How does eHealth handle a missed poll (Legacy KB ID CNC TS19165 )

Document ID : KB000052040
Last Modified Date : 14/02/2018
Show Technical Document Details
There are two types of OIDs that we poll:
    Counters, ongoing incremental values; the Delta is used for a poll value (example Bits In)
    Gauges, which have a range and are often a % of a total, so a range of 0-100% (CPU utilization, for example)


Counters use a delta, so after missed polls, the next successful poll will get the delta from the last successful poll.  A Trend report will see a spike, as a poll will suddenly have near double a "normal" value.  A longer term report and rollups will get normalized and the data will be correct, as no delta was missed overall.


Gauges use an instantaneous reading, but weight the reading with time. The value recorded is (gauge reading) * (delta time).  So after missed poll(s), the reading gets assigned over the time since the last successful poll. For example, if the reading is 60%, that 60% will be applied for the past missed poll cycles.  It is not exact, but there is no missing data, and once normalized the impact is trivial.

This is assuming it was one missed poll among many good polls, but not the first or last in a series.  It depends on what happened between the missed polls.



Related Issues/Questions:
What happens on reports for a missed poll
How do rollups handle missed polls


Missing poll data on reports


Problem Environment:

eHealth


Additional Information:
Rollups of counters are not an issue, as it simply becomes a larger delta over the rollup time. 


Rollups of gauges will be an average of all the individual gauge values.  Any missed polls will be back filled by the next poll with that current gauge value, and that value will be used to cover as many gaps as necessary, per the weighted value method explained below.


A more detailed breakdown of possible scenarios:


1) Missed polls and then good poll.


  Poll 1 - Good
  Poll 2 - Missed
  Poll 3 - Missed
  Poll 4 - Good


Let's say poll 1 is the last time eHealth wrote to the db.
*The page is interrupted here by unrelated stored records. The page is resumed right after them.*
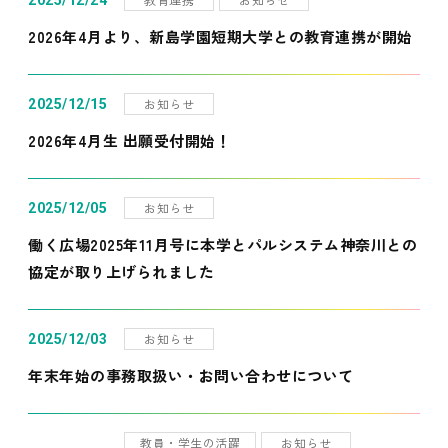
2025/12/24
2026年4月より、新島学園短期大学との教育連携が開始
お知らせ
2025/12/15
2026年4月生 出願受付開始！
お知らせ
2025/12/05
働く広場2025年11月号に本学とパルシステム神奈川との
協定が取り上げられました
お知らせ
2025/12/03
年末年始の事務取扱い・お問い合わせについて
教員・学生の活躍
お知らせ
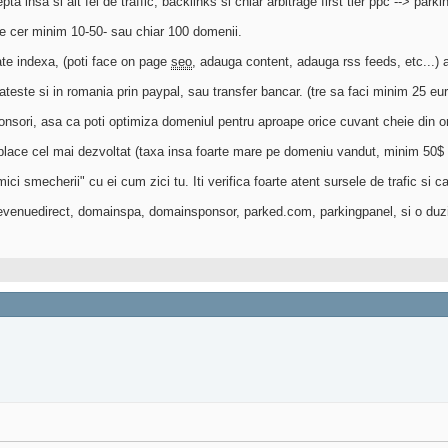
ta insa si alt fel de traffic, backlinks si chiar arbitrage first tier ppc --> parki
le cer minim 10-50- sau chiar 100 domenii.
ate indexa, (poti face on page
seo
, adauga content, adauga rss feeds, etc...) a
teste si in romania prin paypal, sau transfer bancar. (tre sa faci minim 25 eu
nsori, asa ca poti optimiza domeniul pentru aproape orice cuvant cheie din oric
lace cel mai dezvoltat (taxa insa foarte mare pe domeniu vandut, minim 50$ 
ici smecherii" cu ei cum zici tu. Iti verifica foarte atent sursele de trafic si c
revenuedirect, domainspa, domainsponsor, parked.com, parkingpanel, si o duzina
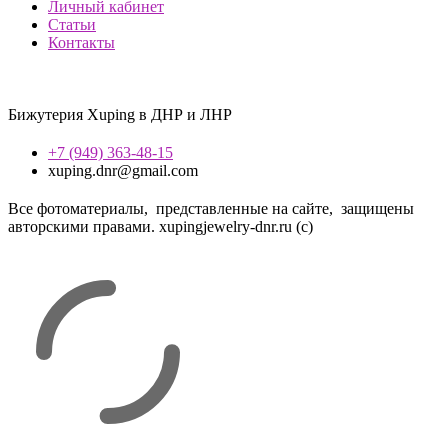
Личный кабинет
Статьи
Контакты
Бижутерия Xuping в ДНР и ЛНР
+7 (949) 363-48-15
xuping.dnr@gmail.com
Все фотоматериалы, представленные на сайте, защищены
авторскими правами. xupingjewelry-dnr.ru (с)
Each poll is 5 minutes in length.


At poll 2, we can't poll the agent. Nothing would be written but the counters in the agent would increase, the gauges would be whatever value they were at the moment, but we can't poll them.


At poll 3, same thing.


At poll 4, we finally can poll. The delta time is 15 minutes (three 5-minute polls). The counters (bytes, etc) would use the delta from the last known value of the counter at poll 1 vs. the current poll. The gauges would be whatever the agent has at the moment we request poll 4. They probably don't represent the value over the last 15 minutes. Gauges have some sort of defined behavior in the agent (either instantaneous at poll time or a rolling average over the past 1, 5, 10 minutes). But we really don't know what the gauge values were at poll 2 and poll 3.


The trend line will show a 15 minute line, no breaks in the data.


**************************************


2) Missed polls, reboot, good poll


  Poll 1 - Good
  Poll 2 - Missed
  Reboot happens
  Poll 3 - Missed
  Poll 4 - Good
  Poll 5 - Good


In this scenario, the eHealth poller will get the same behavior. It won't detect the reboot of the agent until poll 4. At this point though, the RMON standard says that the state of the agent is unknown so we can't delta back to poll 1. What eHealth does at this point is throw away the data collected and baselines for a new poll at poll 4. We record the fact that a reboot occurred between polls 3 & poll 4 and that we missed two polls.


At poll 5, we can delta, but only back to poll 4. The delta time is 5 minutes. The counter value is the difference from poll 4 to poll 5. Gauges will be whatever value they were at poll 5.


The trend line will be broken from poll 1 to poll 4 and a single 5 minute trend will be from poll 4 to 5.

.


(Legacy KB ID CNC TS19165 )